PCOS and Infertility

PCOS and Infertility

Polycystic ovarian syndrome and infertility tend to go hand in hand in most cases. We all know what infertility is, but do you know the definition of polycystic ovarian syndrome? We will address that as well as the options that you have to address the problem. Claim Your 20 Free Pregnancy Tests – Click Here

What is polycystic ovarian syndrome?

Polycystic ovarian syndrome (PCOS) troubles 4%-18% of women between the ages of 15-44 in America alone. This number is shocking and even more shocking when you discover it is you. But what is it? It is hormonal imbalances in the female body that can cause a change in health, ovarian cysts, and their menstrual cycle changes as well. Every woman is different; you may or may not have all of these things happen to you.

Who does it affect?

Most commonly this is diagnosed in women 20-30 years of age but it can be diagnosed in teenagers. Prominently these women are overweight, and usually have insulin resisting antibodies that throw off the hormones in the first place. What some of these women do not know once they are overweight is that this can damage their fertility. They may have struggles getting pregnant due to the weight and the syndrome.

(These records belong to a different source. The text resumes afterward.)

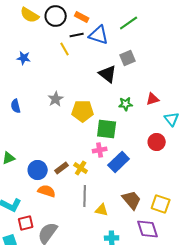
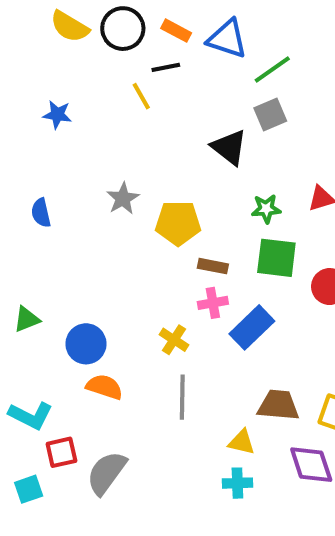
green line: (129, 23) -> (272, 70), moved
blue triangle: (99, 35) -> (227, 39), moved
green square: (107, 129) -> (276, 258), moved
brown rectangle: (62, 168) -> (213, 266), moved, turned 48
brown trapezoid: (132, 200) -> (278, 405), turned -45
yellow triangle: (102, 210) -> (242, 442), moved

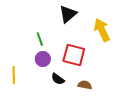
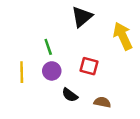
red square: (74, 55) -> (89, 66), size x0.7
yellow line: (14, 75) -> (22, 72), moved

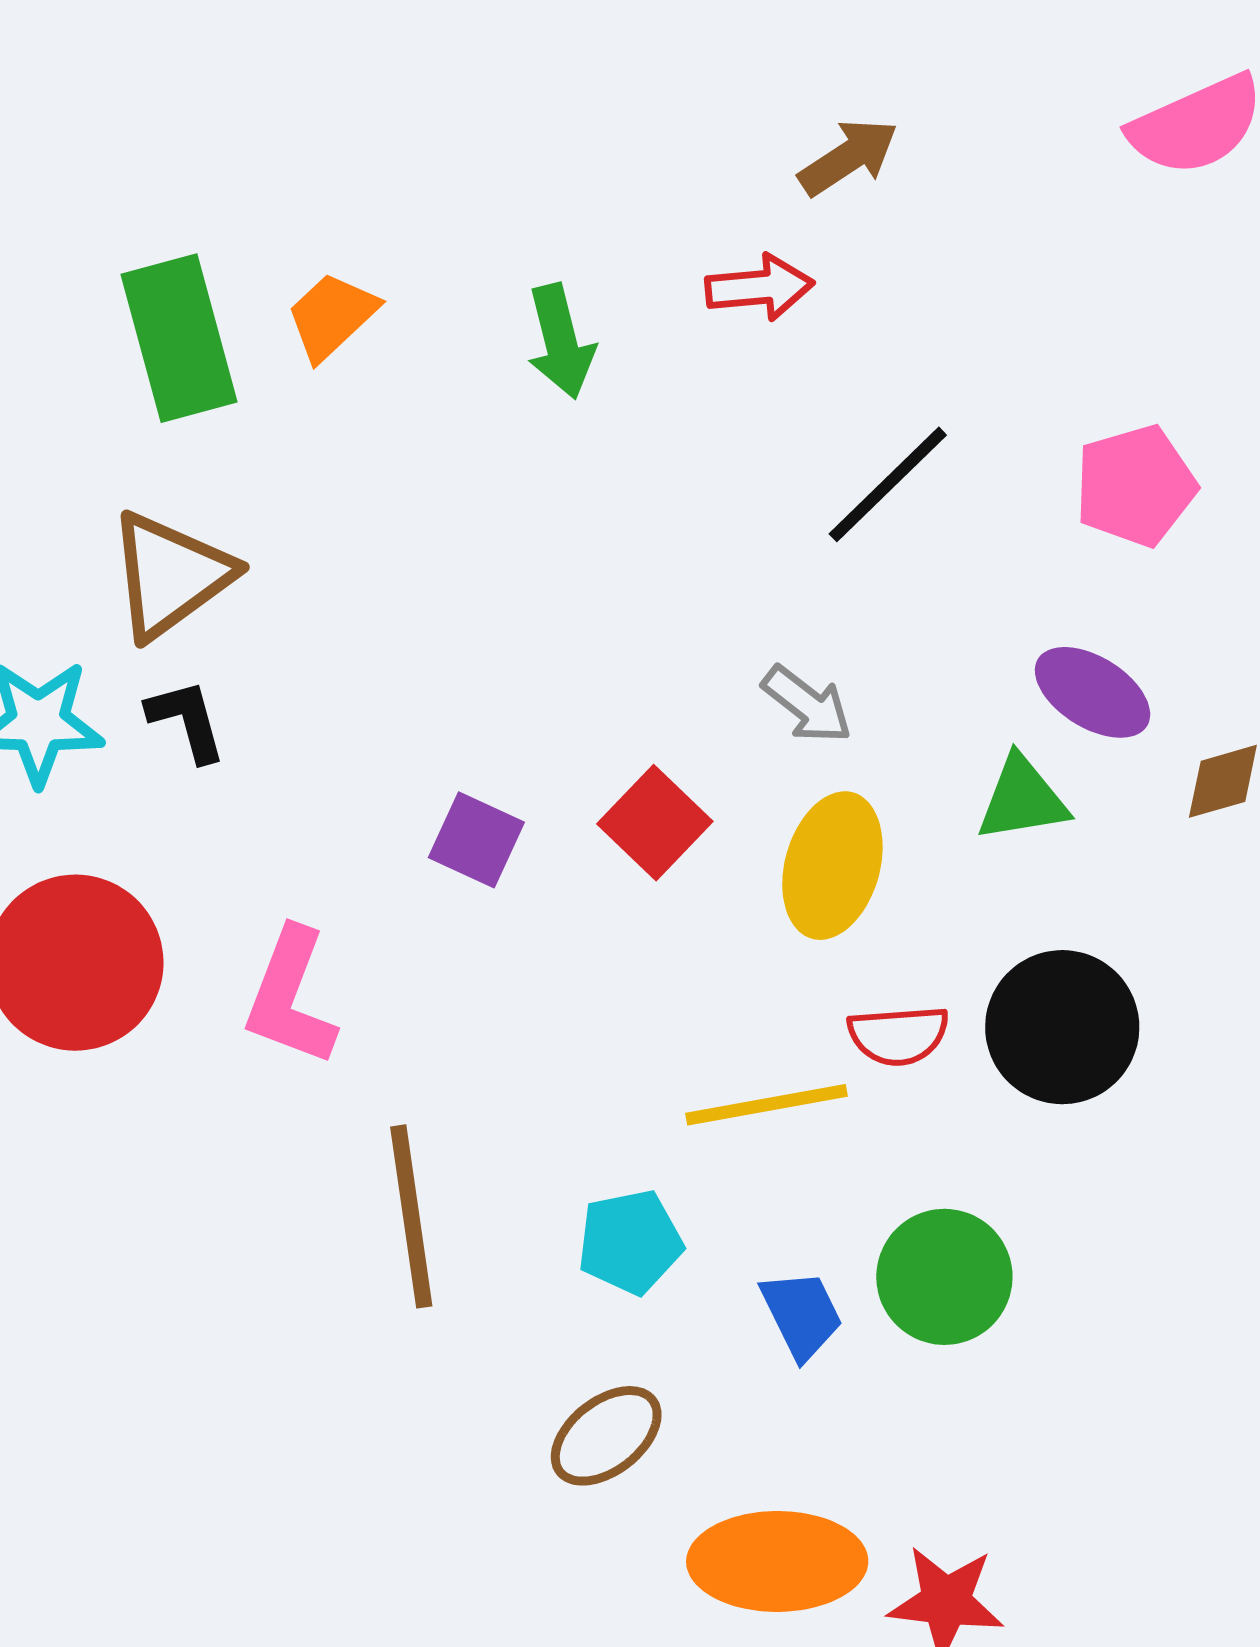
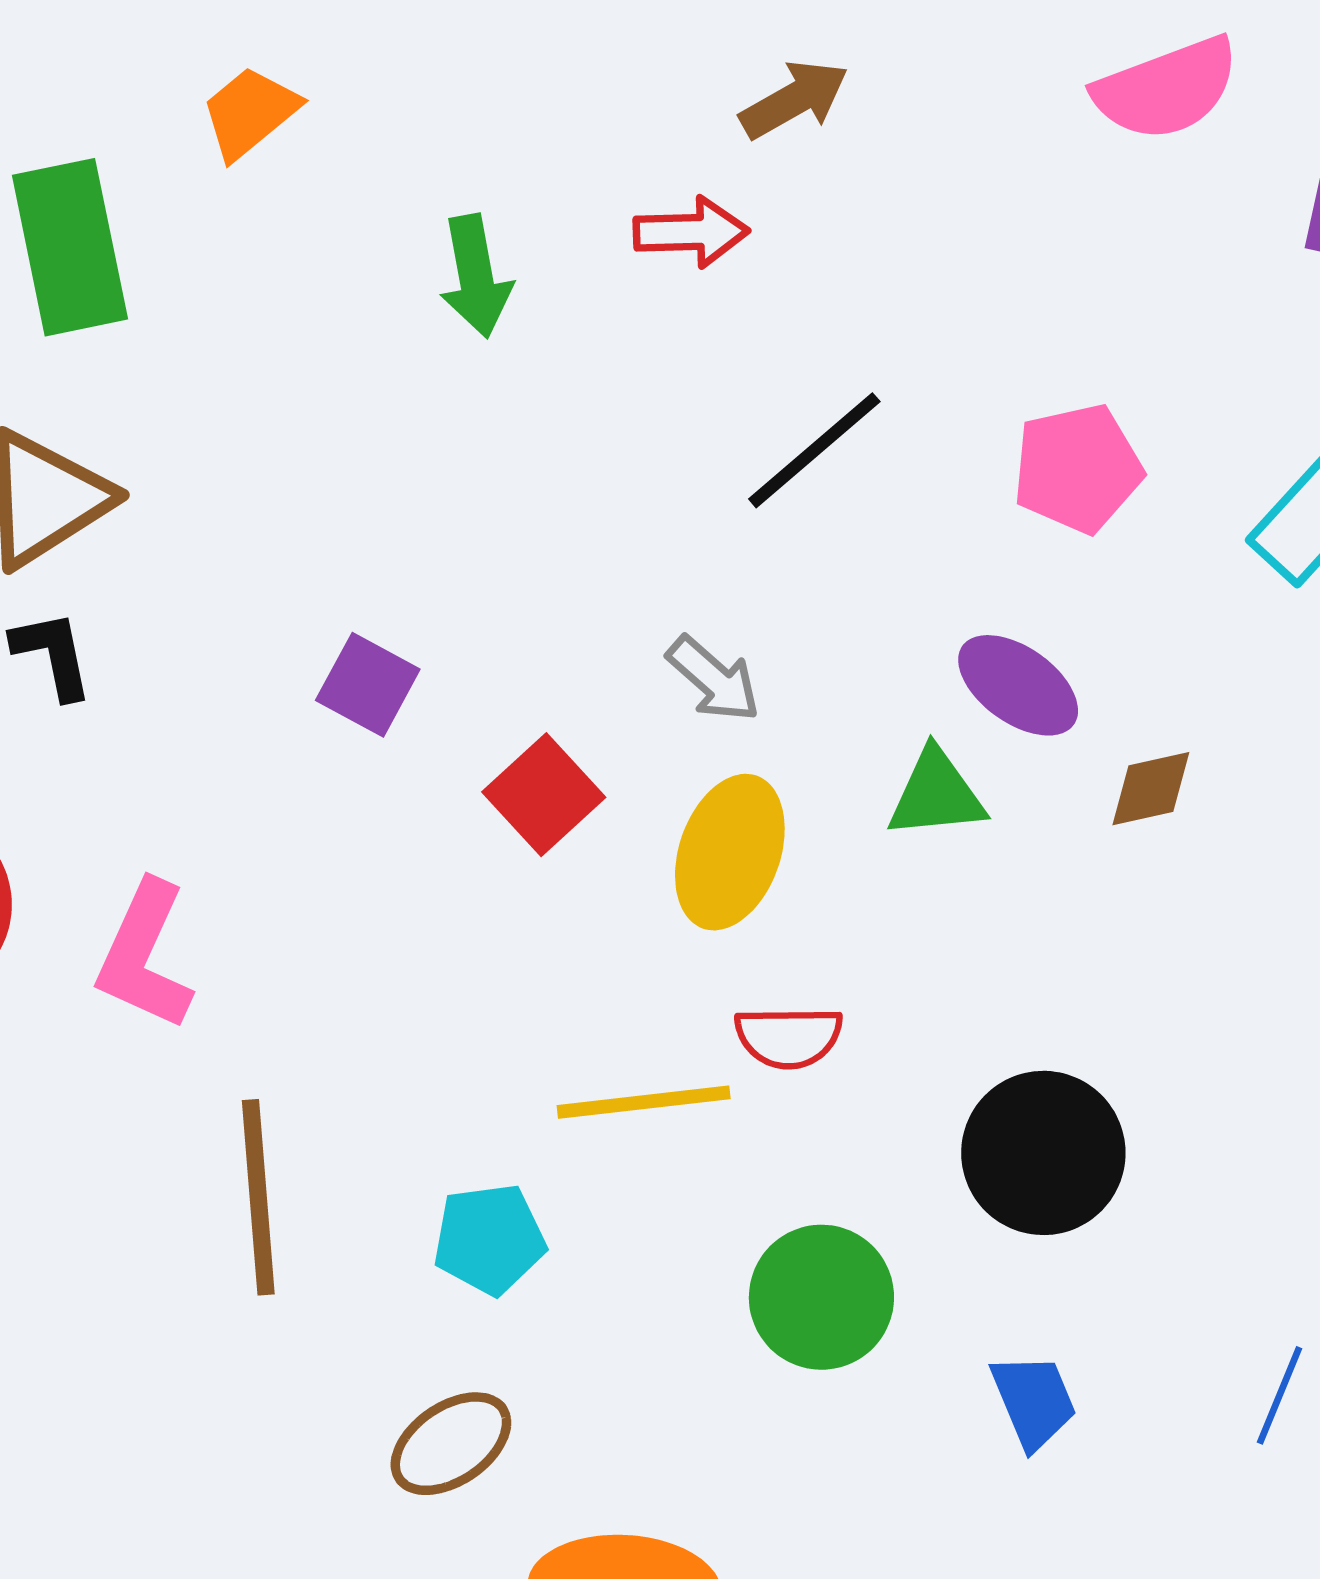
orange trapezoid: (332, 316) -> (250, 113), moved
purple square: (476, 840) -> (368, 685), moved
black circle: (1062, 1027) -> (1043, 1153), moved
blue trapezoid: (802, 1315) -> (1034, 1401), moved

What are the methods of treating PCOS?

Treatments can vary depending upon the person who needs the treatment. In most cases simply losing weight can help treat most of the symptoms that tag along with PCOS such as the high blood pressure, cholesterol and the hormonal imbalances. Simply losing 5% of your body weight can help most women. Depending on your weight that’s not much at all. A 250 pound woman would need to lose 12.5 pounds. That is all. That is within reach and not too much to ask if you truly want a baby.

Other treatments are:

*birth control pills to regulate your periods
*diabetes medication to prevent type 2 diabetes
*Prescription medications to balance your cycle and abnormal hair growth
*Removal of an ovary

Is PCOS curable?

As for a cure; there is not a definitive cure for polycystic ovarian syndrome; however, most women who are treated for their PCOS are able to carry on with a successful pregnancy. Once your doctor has performed any tests that may determine that you have PCOS he or she will then discuss all treatment options with you and go from there. Clearly if you trying to conceive a child the birth control option will not be good for you. Do things as your doctor recommends you to even if that means losing ten pounds to start off with. Sometimes your doctor might give you a prescription medication after the weight loss in order to help you ovulate more regularly. Take this medication as recommend by your doctor.

Can I get pregnant with PCOS?

There are not any formal statistics that state the odds of someone with polycystic ovarian syndrome getting pregnant, just that most researchers say it is possible and to work with your doctor without hesitation, he or she may help you and your spouse conceive a child.